We soon found ourselves staring across the street at a building with exposed brickwork and a sordid past as a collection point for elderly Jews before they were sent to concentration camps. My mind was spinning thinking of the terrible history of that place, and yet the thought that surfaced and left my mouth was, “That’s real? Did you know we paint buildings to look like that in the U.S.? We try to make them look old by painting exposed bricks and cracked facades on them.” Here it was because nearly-bankrupt Berlin couldn’t afford to fix it. Dorothée considered the damage an eyesore. I considered it a poignant example of the different histories of our two countries.
That night I was granted a view of yet another one of Berlin’s many faces. The weekly street food market in Kruezburg was filled with artisan food stalls and chatty people wandering around with their hands full of fresh sandwiches and glittering glasses of white wine. It was a perfect summer night, and the gregarious people of Berlin were embracing it wholeheartedly.
On my final day in Berlin I followed an itinerary made for me by a friend who had lived in Berlin a few years ago. She first had me wander through her old neighborhood, a charming section of town where retirees sat on benches and smiled amiably at families on their lunch breaks. I then continued on towards Tiergarten, the massive park in the heart of the city, and along the way Berlin threw me more curve balls. First there was the Gedächtniskirche, a church sticking out of the modern skyline like a gawky teenager at a college party. It had been hit in WWII and part of the steeple was missing. Instead of tearing it down, the city stabilized the church and left it standing as a reminder. A reminder of what, exactly? Of Berlin’s terrible past or how well it has moved forward and claimed its future?
After an hour of idle meandering through the lush and dripping Tiergarten, I accidentally came across a statue of Queen Luise. An information board showed a picture of the statue at the end of WWII, the only thing standing in an otherwise decimated wasteland. I was stunned. It made sense, of course, that Tiergarten was razed during the war, but (yet again) it was a harsh reminder of a past I couldn’t wrap my mind around. I stared dumbly at the bullet holes in the base of the statue while groups of chatting Berliners walked past me on their way to a picnic.

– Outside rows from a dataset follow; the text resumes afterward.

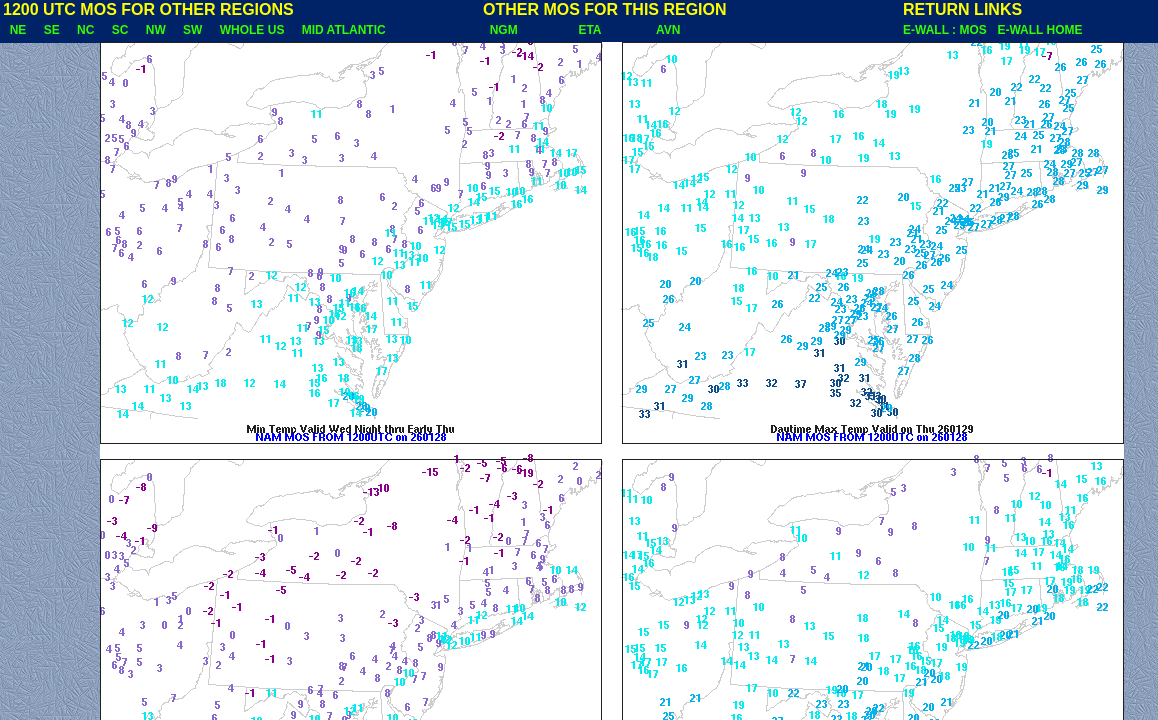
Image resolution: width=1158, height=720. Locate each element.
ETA (590, 30)
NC (85, 30)
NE (18, 30)
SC (120, 30)
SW (192, 30)
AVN (668, 30)
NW (155, 30)
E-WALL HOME (1039, 30)
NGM (503, 30)
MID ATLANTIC (343, 30)
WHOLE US (252, 30)
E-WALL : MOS (948, 30)
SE (51, 30)
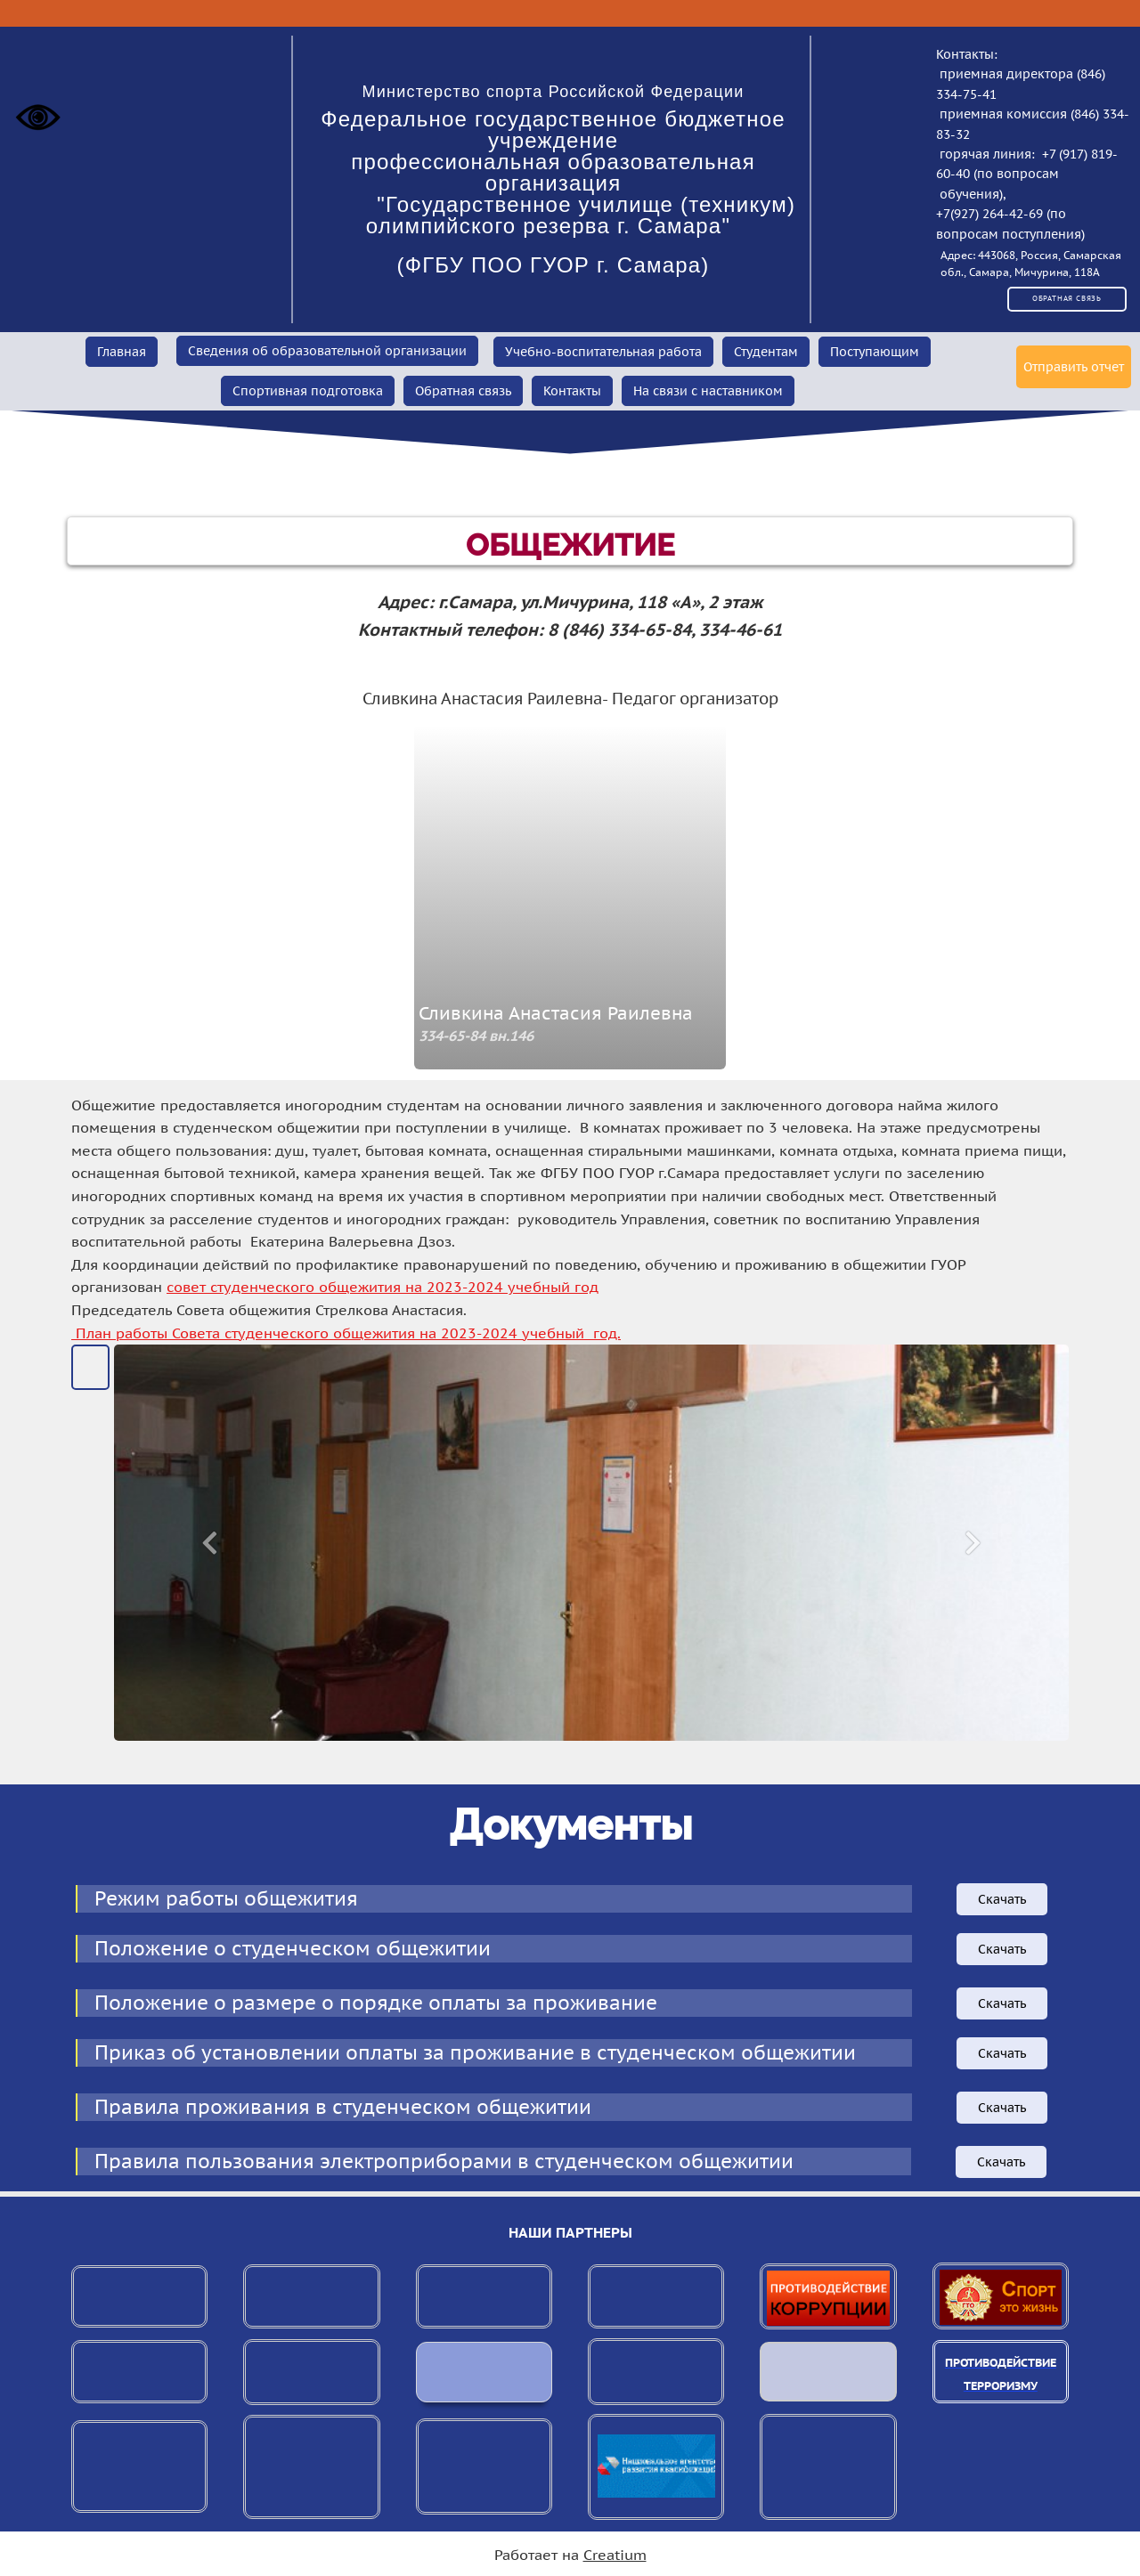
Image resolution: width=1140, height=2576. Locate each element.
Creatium (615, 2555)
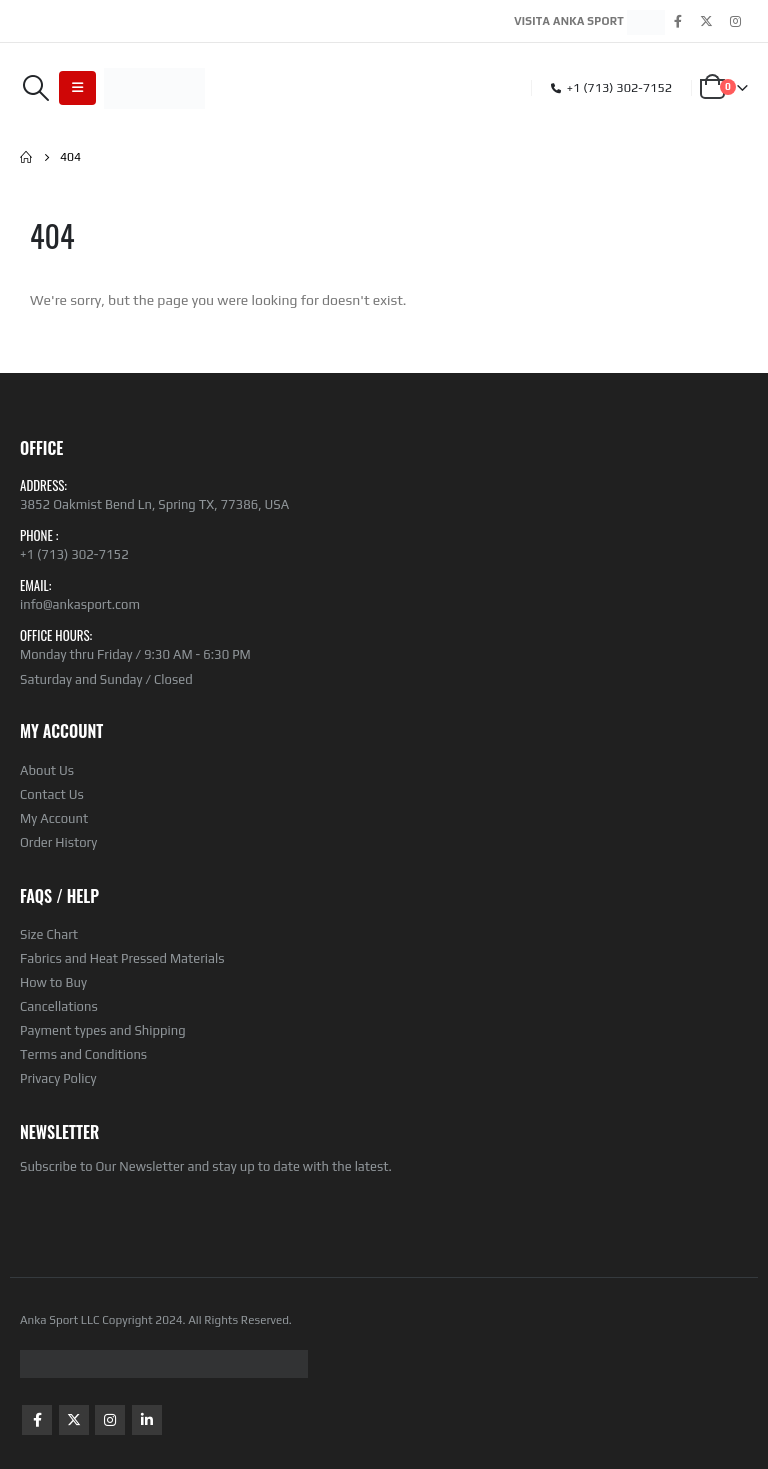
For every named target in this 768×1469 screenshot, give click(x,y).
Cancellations (59, 1006)
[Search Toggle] (35, 88)
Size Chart (49, 934)
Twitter (74, 1420)
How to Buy (53, 982)
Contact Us (52, 794)
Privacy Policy (58, 1078)
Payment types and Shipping (103, 1030)
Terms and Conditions (83, 1054)
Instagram (110, 1420)
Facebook (37, 1420)
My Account (54, 818)
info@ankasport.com (80, 604)
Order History (58, 842)
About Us (47, 770)
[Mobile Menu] (77, 88)
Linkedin (147, 1420)
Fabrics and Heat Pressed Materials (122, 958)
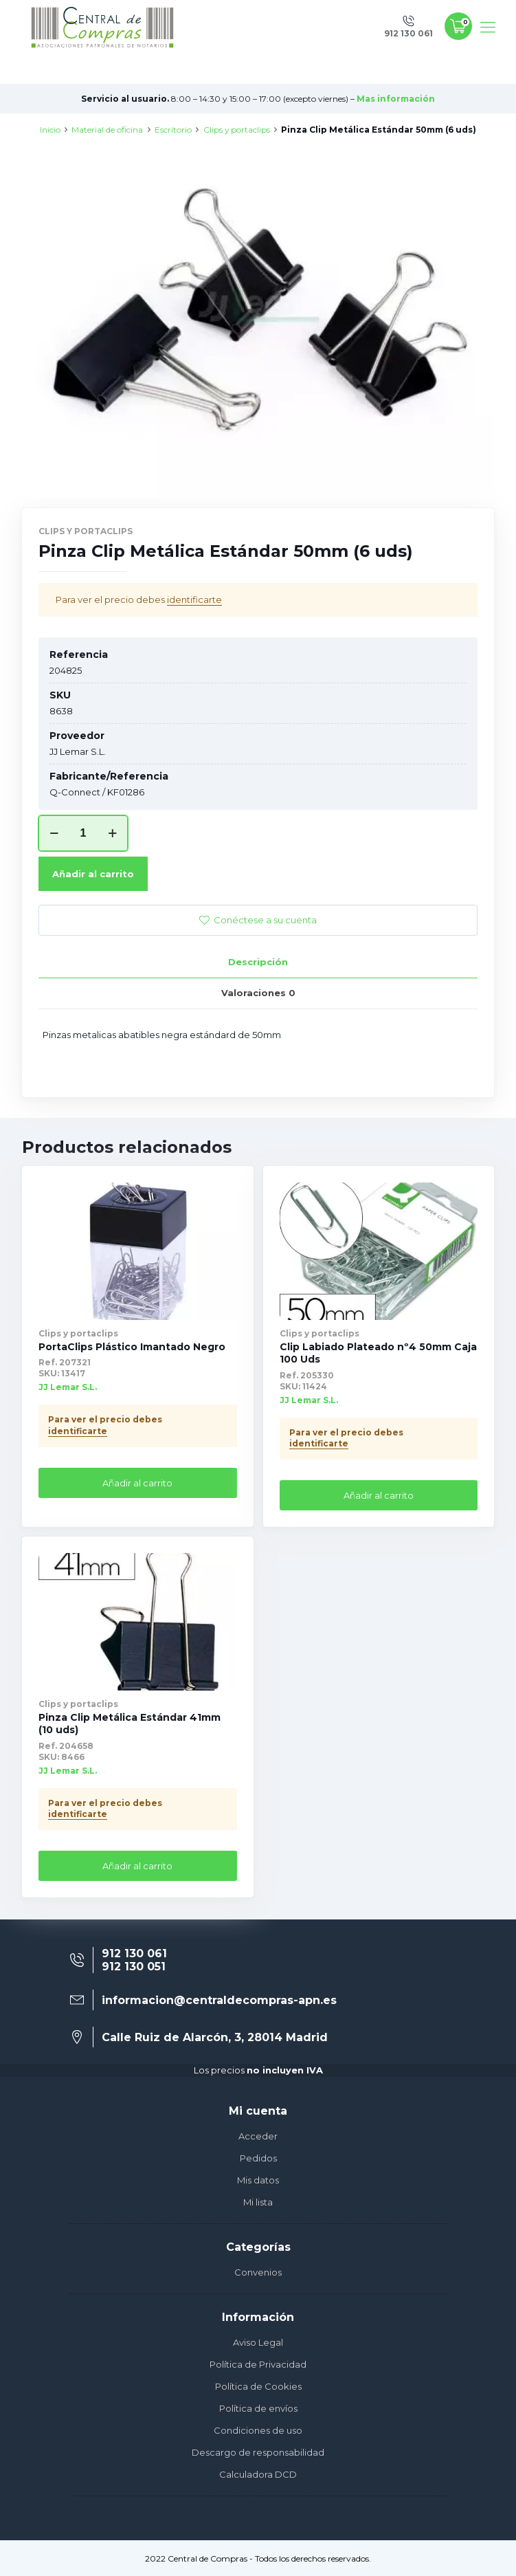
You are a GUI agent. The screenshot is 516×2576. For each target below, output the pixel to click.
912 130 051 (134, 1966)
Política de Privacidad (258, 2364)
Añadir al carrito (93, 873)
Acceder (258, 2136)
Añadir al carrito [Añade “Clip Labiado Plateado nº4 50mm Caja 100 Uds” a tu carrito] (379, 1495)
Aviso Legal (258, 2342)
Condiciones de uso (258, 2430)
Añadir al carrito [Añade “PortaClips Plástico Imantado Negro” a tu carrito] (137, 1482)
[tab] (258, 962)
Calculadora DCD (258, 2474)
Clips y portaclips (236, 129)
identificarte (194, 599)
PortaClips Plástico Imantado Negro (131, 1347)
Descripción (258, 961)
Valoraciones (258, 992)
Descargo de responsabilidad (258, 2452)
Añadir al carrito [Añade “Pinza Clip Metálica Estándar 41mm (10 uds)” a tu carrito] (137, 1865)
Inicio (50, 129)
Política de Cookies (258, 2386)
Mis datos (258, 2180)
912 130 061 (134, 1953)
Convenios (258, 2272)
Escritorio (173, 129)
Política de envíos (258, 2408)
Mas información (396, 98)
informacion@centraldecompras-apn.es (219, 2000)
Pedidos (258, 2158)
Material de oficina (107, 129)
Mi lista (258, 2202)
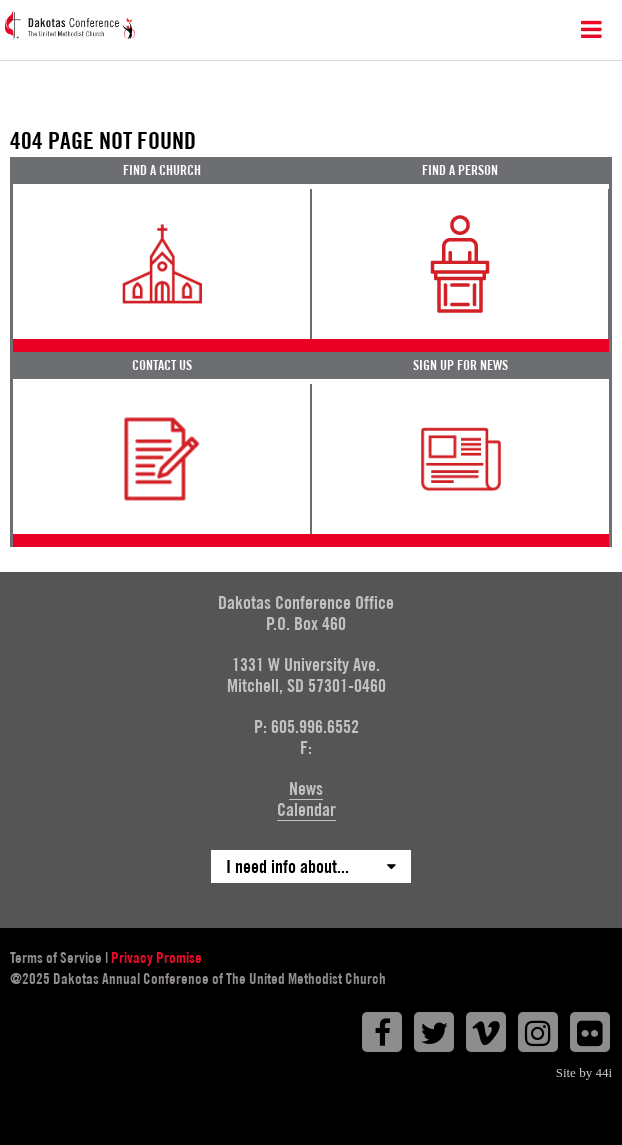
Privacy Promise (156, 958)
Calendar (306, 809)
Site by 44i (584, 1072)
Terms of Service (56, 958)
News (306, 788)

Berlin knocked me silly again just half an hour later when I stood before the Brandenberg Gate and again compared the modern scene to a post-WWII photo. In the photo the only recognizable landmark is the gate itself—the rest is a mess of rubble and dead grass. I tried to imagine the bombs falling, men shooting at each other, the years of war; then, on war’s heels, a mighty wall with a modern and wealthy society on one side, a deprived and struggling populace on the other; then that same wall coming down, torn apart in an emotional night of revolt. All of that happened not 100 meters from where I stood. I blinked in disbelief. I simply couldn’t imagine it.
A final dinner of pizza with Uli and Benny helped me get my head back on straight. I asked how often they think about West versus East Berlin, about the wall and about their city’s past. “Not that often,” Uli replied. “I see landmarks that show where the wall was, small differences, but I don’t dwell on it.” Benny agreed. He was aware of where he was in the city, but it didn’t change anything for him. I was struck again by the amazing attitude of Berliners, their unwillingness to be dragged down by the past of their city and country. That’s not to say they ignore their past—the past can’t be ignored in a place like Berlin—but rather that they have chosen to learn from it and move forward.
The next day, as the train whisked me from the regimented and slightly rundown eastern Berlin neighborhoods to the modern and shiny areas in the west, it wasn’t Berlin’s divided past I was focused on, but rather the uniformly wonderful people I met all over the city. I can’t wait to go back.